All I have is a tableaux reasoner that tells me whether a formula is satisfiable or not. So I can test a solution. But my problem is to just give me a solution.

Answer 1

I believe what you're looking for is a reasoning engine that can handle uninterpreted functions. Such engines can handle problems that contain functions, eg,

(a ^ ~b) or f(a,b) = a

and they are usually able to produce models, ie, they will in fact generate a function f(...) that satisfies your initial formula. One example of suitable reasoning engines are so-called SMT solvers (see SMT-LIB ). A popular solver is Microsoft's Z3 (see Z3 ).
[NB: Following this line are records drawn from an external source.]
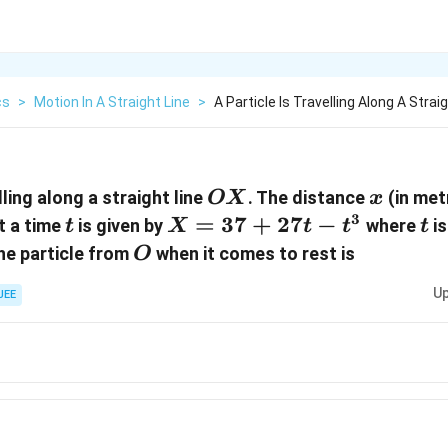
cs
>
Motion In A Straight Line
>
A Particle Is Travelling Along A Strai
OX
x
lling along a straight line
. The distance
(in met
OX
x
3
t
X=37+27t-
=
37
+
27
−
t
t a time
is given by
where
is
t
X
t
t
t
t^{3}
O
he particle from
when it comes to rest is
O
Up
JEE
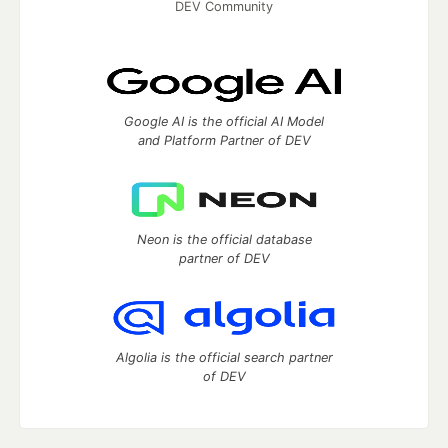
DEV Community
Google AI is the official AI Model
and Platform Partner of DEV
Neon is the official database
partner of DEV
Algolia is the official search partner
of DEV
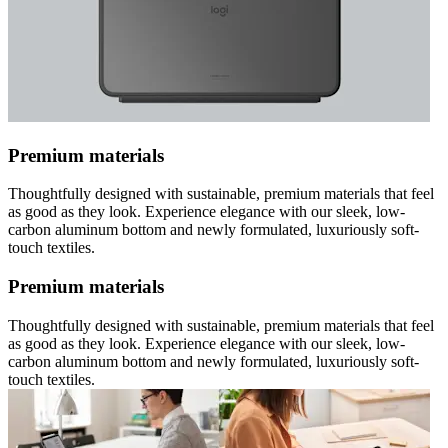
Premium materials
Thoughtfully designed with sustainable, premium materials that feel
as good as they look. Experience elegance with our sleek, low-
carbon aluminum bottom and newly formulated, luxuriously soft-
touch textiles.
Premium materials
Thoughtfully designed with sustainable, premium materials that feel
as good as they look. Experience elegance with our sleek, low-
carbon aluminum bottom and newly formulated, luxuriously soft-
touch textiles.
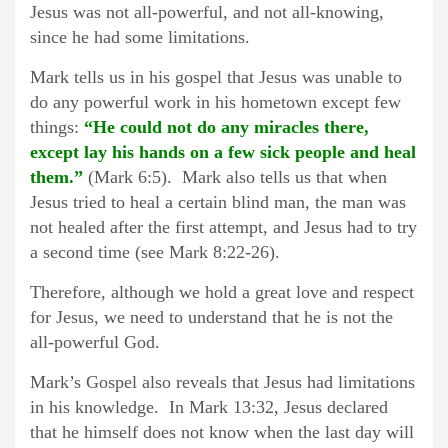
Jesus was not all-powerful, and not all-knowing,
since he had some limitations.
Mark tells us in his gospel that Jesus was unable to
do any powerful work in his hometown except few
things:
“He could not do any miracles there,
except lay his hands on a few sick people and heal
them.”
(Mark 6:5). Mark also tells us that when
Jesus tried to heal a certain blind man, the man was
not healed after the first attempt, and Jesus had to try
a second time (see Mark 8:22-26).
Therefore, although we hold a great love and respect
for Jesus, we need to understand that he is not the
all-powerful God.
Mark’s Gospel also reveals that Jesus had limitations
in his knowledge. In Mark 13:32, Jesus declared
that he himself does not know when the last day will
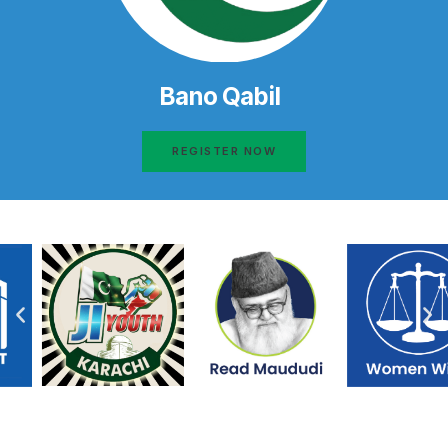
Bano Qabil
REGISTER NOW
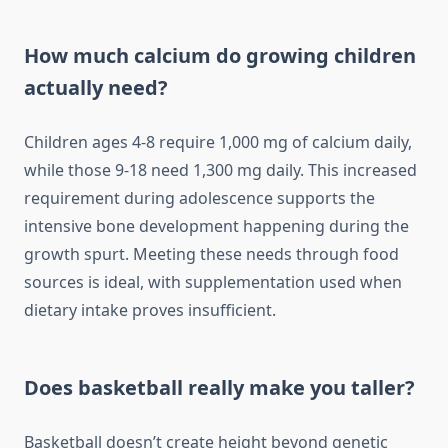
How much calcium do growing children
actually need?
Children ages 4-8 require 1,000 mg of calcium daily,
while those 9-18 need 1,300 mg daily. This increased
requirement during adolescence supports the
intensive bone development happening during the
growth spurt. Meeting these needs through food
sources is ideal, with supplementation used when
dietary intake proves insufficient.
Does basketball really make you taller?
Basketball doesn’t create height beyond genetic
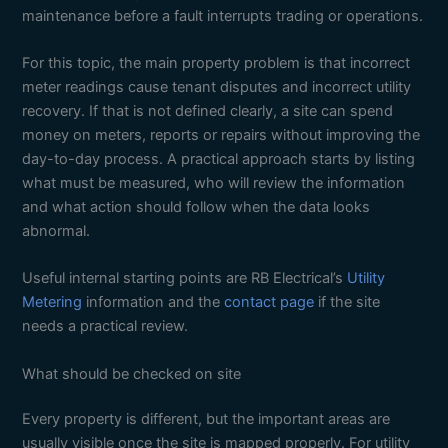
maintenance before a fault interrupts trading or operations.
For this topic, the main property problem is that incorrect
meter readings cause tenant disputes and incorrect utility
recovery. If that is not defined clearly, a site can spend
money on meters, reports or repairs without improving the
day-to-day process. A practical approach starts by listing
what must be measured, who will review the information
and what action should follow when the data looks
abnormal.
Useful internal starting points are RB Electrical’s
Utility
Metering
information and the
contact page
if the site
needs a practical review.
What should be checked on site
Every property is different, but the important areas are
usually visible once the site is mapped properly. For utility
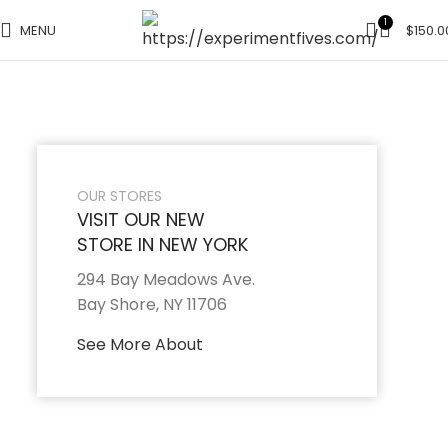
1
MENU
$
150.0
OUR STORES
VISIT OUR NEW
STORE IN NEW YORK
294 Bay Meadows Ave.
Bay Shore, NY 11706
See More About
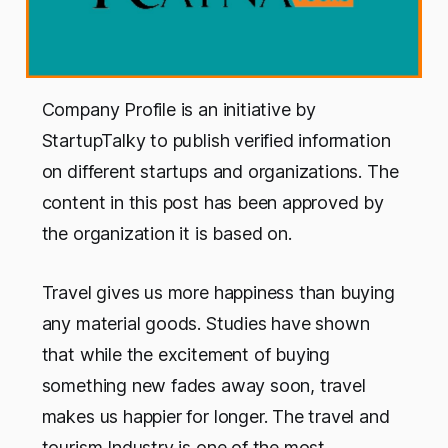
Company Profile is an initiative by
StartupTalky to publish verified information
on different startups and organizations. The
content in this post has been approved by
the organization it is based on.
Travel gives us more happiness than buying
any material goods. Studies have shown
that while the excitement of buying
something new fades away soon, travel
makes us happier for longer. The travel and
tourism Industry is one of the most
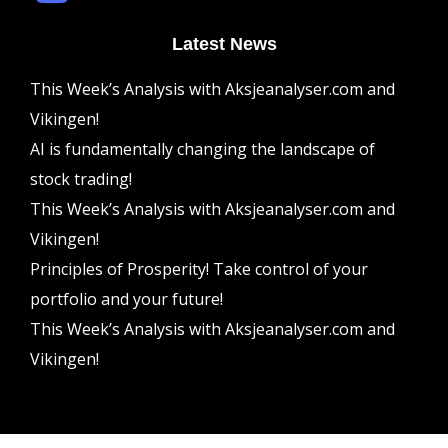
Latest News
This Week’s Analysis with Aksjeanalyser.com and
Vikingen!
AI is fundamentally changing the landscape of
stock trading!
This Week’s Analysis with Aksjeanalyser.com and
Vikingen!
Principles of Prosperity! Take control of your
portfolio and your future!
This Week’s Analysis with Aksjeanalyser.com and
Vikingen!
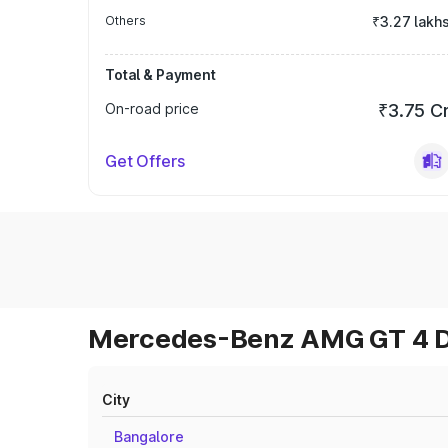
Others
₹3.27 lakh
Total & Payment
On-road price
₹3.75 C
Get Offers
Mercedes-Benz AMG GT 4 Do
City
Bangalore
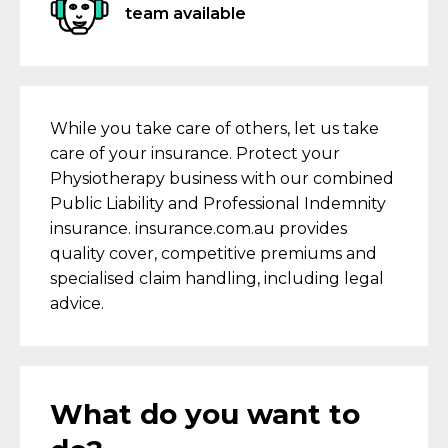
team available
While you take care of others, let us take
care of your insurance. Protect your
Physiotherapy business with our combined
Public Liability and Professional Indemnity
insurance. insurance.com.au provides
quality cover, competitive premiums and
specialised claim handling, including legal
advice.
What do you want to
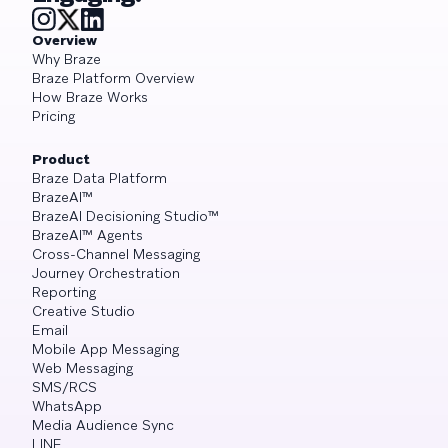
Overview
Why Braze
Braze Platform Overview
How Braze Works
Pricing
Product
Braze Data Platform
BrazeAI™
BrazeAI Decisioning Studio™
BrazeAI™ Agents
Cross-Channel Messaging
Journey Orchestration
Reporting
Creative Studio
Email
Mobile App Messaging
Web Messaging
SMS/RCS
WhatsApp
Media Audience Sync
LINE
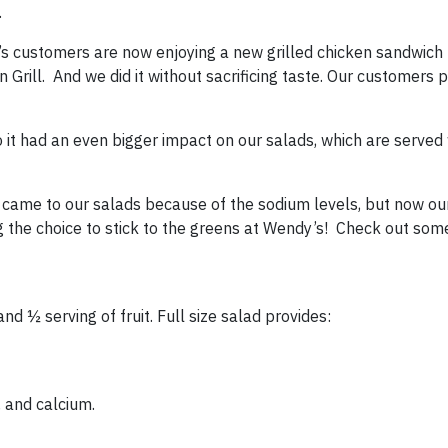
.
’s customers are now enjoying a new grilled chicken sandwich 
rill. And we did it without sacrificing taste. Our customers p
 it had an even bigger impact on our salads, which are served w
t came to our salads because of the sodium levels, but now ou
 the choice to stick to the greens at Wendy’s! Check out som
and ½ serving of fruit. Full size salad provides:
 and calcium.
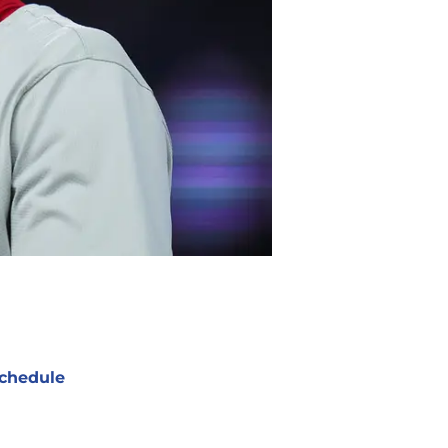
chedule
The example could be stated as follows in SMT-LIB format:

(set-option :produce-models true)
(declare-const a Bool)
(declare-const b Bool)
(declare-fun f (Bool Bool) Bool)

(assert (= (or (xor a (not b)) (f a b)) a))
(check-sat)
(get-model)
(exit)

and Z3 produces the model

(define-fun f ((x!1 Bool) (x!2 Bool)) Bool 
  (ite (and (= x!1 false) (= x!2 true)) false false))

which satisfies the original problem. In general, the solution only satisfies the problem. To get complete solutions, quantifiers may be used. Not all SMT solvers support them, but Z3 for example uses a complete reasoning engine for quantifiers over finite domains (like Booleans) and is able to produce models for such formulas.